The documentation for the RGPIOBAR register states for the "V" bit that "Processor accesses of the RGPIO are enabled". The only other control bit determines if user-space access is allowed. That can be assumed to be Processor User Space access. So that seems to say "no".
Check the documentation for the SRAM. It is Dual Ported and has to have a dedicated "back door" to allow access from peripherals via a port on the Crossbar Switch. The RGPIO doesn't have this.
Look at the diagram of the Crossbar Switch in section "14.1 Overview". There are "Master" and "Slave" ports. Only Masters can access Slaves. The SRAM "backdoor" is a Slave port. The RGPIO device is on the Master side of that Crossbar, so it is impossible for any other devices to access it.
If you've ever timed the DMAC you'll probably find it is quite slow when compared with the CPU. So If you're finding it slow when accessing the GPIO registers, it is probably more to do with the DMAC than the GPIO access. Probably both.
Register access on these CPUs is very slow. Here are previous posts showing the V2 CPUs take 12 clocks and implying the V4 ones (your one) are worse than that:
https://community.nxp.com/message/62228#62228
https://community.nxp.com/message/307212#307212
https://community.freescale.com/message/42042#42042
http://permalink.gmane.org/gmane.comp.hardware.motorola.microcontrollers.coldfire/8056
And since gmane is not "permanent" any more, it is lucky that I copied the relevant text into two of the above posts.
Programming the DMAC is going to hit the same "slow register access problems" as getting to anything else.
> I have tried to change the RGPIO_DATA register from interrupt instead of DMA and it
> works but it is not so fast (2us) as i need.
This is a 250MHz CPU. If your interrupt service routine it taking longer than 500 CPU instructions to take the interrupt and write to one register then you've got something badly wrong there. The code is either stunningly inefficient, or the CPU is limping along at a fraction of its proper rate. So which one it is? Is the CPU running properly and at the right clock rate? Is the Cache enabled? What RAM are you using, internal or external? Where's the CPU Stack? It should be in the internal 64k Static RAM. That makes interrupts run faster.
You should be able to get from the interrupt to writing the pin in less than 50 instructions which should be able to execute in slightly more (due to cache loading) than 50 clocks, or 200 nanoseconds.
You should be using multi-level interrupts with the one you need to be fast at a higher CPU priority (say Level 6) than any of the other ones, and all of the rest of the system should be set up so that interrupt routines can interrupt other ones.
Are you running Linux on it? Give up any thought of "real time" if you are. Linux doesn't usually understand or support multi-level interrupts either.

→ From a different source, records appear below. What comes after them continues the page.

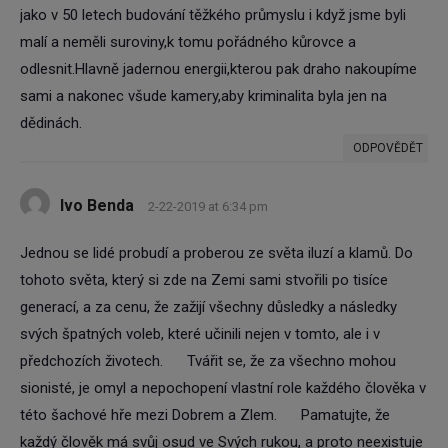
jako v 50 letech budování těžkého průmyslu i když jsme byli
malí a neměli suroviny,k tomu pořádného kůrovce a
odlesnit.Hlavně jadernou energii,kterou pak draho nakoupíme
sami a nakonec všude kamery,aby kriminalita byla jen na
dědinách.
ODPOVĚDĚT
Ivo Benda
2-22-2019 at 6:34 pm
Jednou se lidé probudí a proberou ze světa iluzí a klamů. Do
tohoto světa, který si zde na Zemi sami stvořili po tisíce
generací, a za cenu, že zažijí všechny důsledky a následky
svých špatných voleb, které učinili nejen v tomto, ale i v
předchozích životech.
Tvářit se, že za všechno mohou
sionisté, je omyl a nepochopení vlastní role každého člověka v
této šachové hře mezi Dobrem a Zlem.
Pamatujte, že
každý člověk má svůj osud ve Svých rukou, a proto neexistuje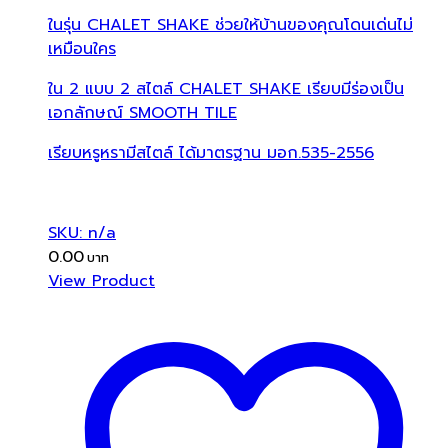
ในรุ่น CHALET SHAKE ช่วยให้บ้านของคุณโดนเด่นไม่
เหมือนใคร
ใน 2 แบบ 2 สไตล์ CHALET SHAKE เรียบมีร่องเป็น
เอกลักษณ์ SMOOTH TILE
เรียบหรูหรามีสไตล์ ได้มาตรฐาน มอก.535-2556
SKU: n/a
0.00
View Product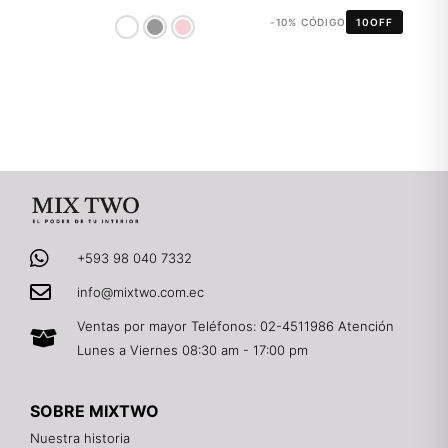
-10% CÓDIGO
10OFF
+593 98 040 7332
info@mixtwo.com.ec
Ventas por mayor Teléfonos: 02-4511986 Atención
Lunes a Viernes 08:30 am - 17:00 pm
SOBRE MIXTWO
Nuestra historia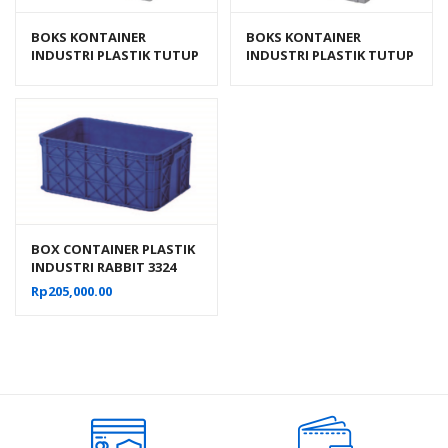
BOKS KONTAINER
BOKS KONTAINER
INDUSTRI PLASTIK TUTUP
INDUSTRI PLASTIK TUTUP
RAPAT RABBIT 6000
RAPAT RABBIT 7000
BOX CONTAINER PLASTIK
INDUSTRI RABBIT 3324
VOLUME 60 LITER UKURAN
Rp
205,000.00
60x40x26 CM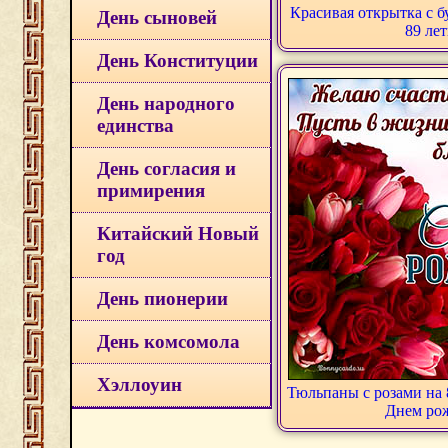
Красивая открытка с б
День сыновей
89 ле
День Конституции
День народного
единства
День согласия и
примирения
Китайский Новый
год
День пионерии
День комсомола
Хэллоуин
Тюльпаны с розами на 
Днем ро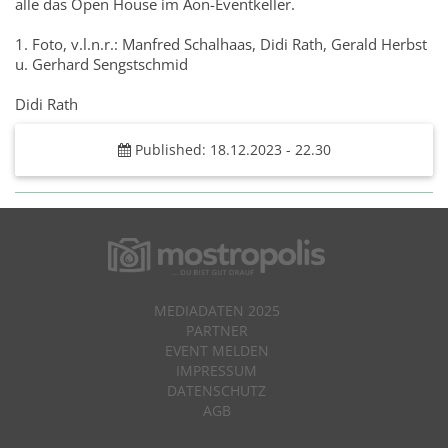
alle das Open House im Aon-Eventkeller.
1. Foto, v.l.n.r.: Manfred Schalhaas, Didi Rath, Gerald Herbst
u. Gerhard Sengstschmid
Didi Rath
Published: 18.12.2023 - 22.30
MEDIADATEN 2025
PARTNER
EVENT MELDEN
IMPRESSUM
DATENSCHUTZ
AGB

If the "5th falling edge" is know to happen at a pretty constant time after the fourth edge, then you can take the interrupt on the 4th one (or 3rd or the rising edge before the 5th falling one) and then just sit in the interrupt routine, polling for that 5th falling edge. You'll be able to write to the RGPIO pin in two or three clocks (at 250MHz) after detecting that edge. Which should be connected to an RGPIO Input pin. If you can't hack that latency, then make that a low-priority interrupt so more important ones can interrupt it. But you then have to guarantee all higher priority interrupts will all complete in less than 2us.
Tom